All three bottles were from a shipment of 3,855 bottles on the way from Vitasoy's mainland factory to Hong Kong. The Food and Environmental Hygiene Department confiscated and destroyed more than 1,000 unsold bottles in March, but took no action on an estimated 2,000 from the same batch that consumers had already purchased. The Centre for Food Safety received no complaints about the milk.
Miranda Lee Siu-yuen stressed that coliform posed no health threat to people but that its presence did indicate the level of hygiene.
'There are bacteria that are harmful, and bacteria that are not.
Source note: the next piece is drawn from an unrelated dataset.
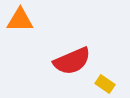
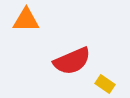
orange triangle: moved 6 px right
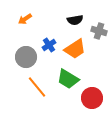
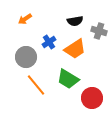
black semicircle: moved 1 px down
blue cross: moved 3 px up
orange line: moved 1 px left, 2 px up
This merely indicates the production process is not satisfactory,' she said.
Vitasoy 'has conducted a thorough investigation into this incident and has determined that this is an isolated incident', a company spokeswoman said. It has not received any complaints regarding the product.
The centre also said that a large green pepper from ParknShop was found to contain 2 parts per million of methamidophos, a pesticide, but claimed it posed a low risk to health.
ParknShop removed all peppers from the same mainland supplier as a precautionary measure two months ago when the centre informed them of the result, the company said. It would not name the supplier or say whether products besides the peppers were affected.
The centre report said a fried fritter from a Chinese restaurant in a Tseung Kwan O shopping mall was found to contain 1,000ppm of boric acid, a preservative, but Dr Lee said the amount that was found would not pose a significant health risk to people.
For the report, the centre tested 8,400 products, including meat, fish, poultry, milk, dairy products and grains, with 29 substandard samples, for a satisfactory rate of 99.7 per cent. The results were similar to those in past reports, Dr Lee said.
They conducted microbiological, chemical, and radioactivity tests. Products that were unsatisfactory included fish, oysters and meat.
Grains scored worst, with six samples, including Indomie brand instant noodles and fried noodles from different restaurants, not passing the test.
The Centre for Food Safety has confiscated all products that tested substandard and requested vendors and restaurants to discontinue them.
They also produced a one-time survey on Chinese breakfast foods, testing 366 samples of popular items like congee, dumplings and rice rolls.
Only one sample, the fritter, was unsatisfactory.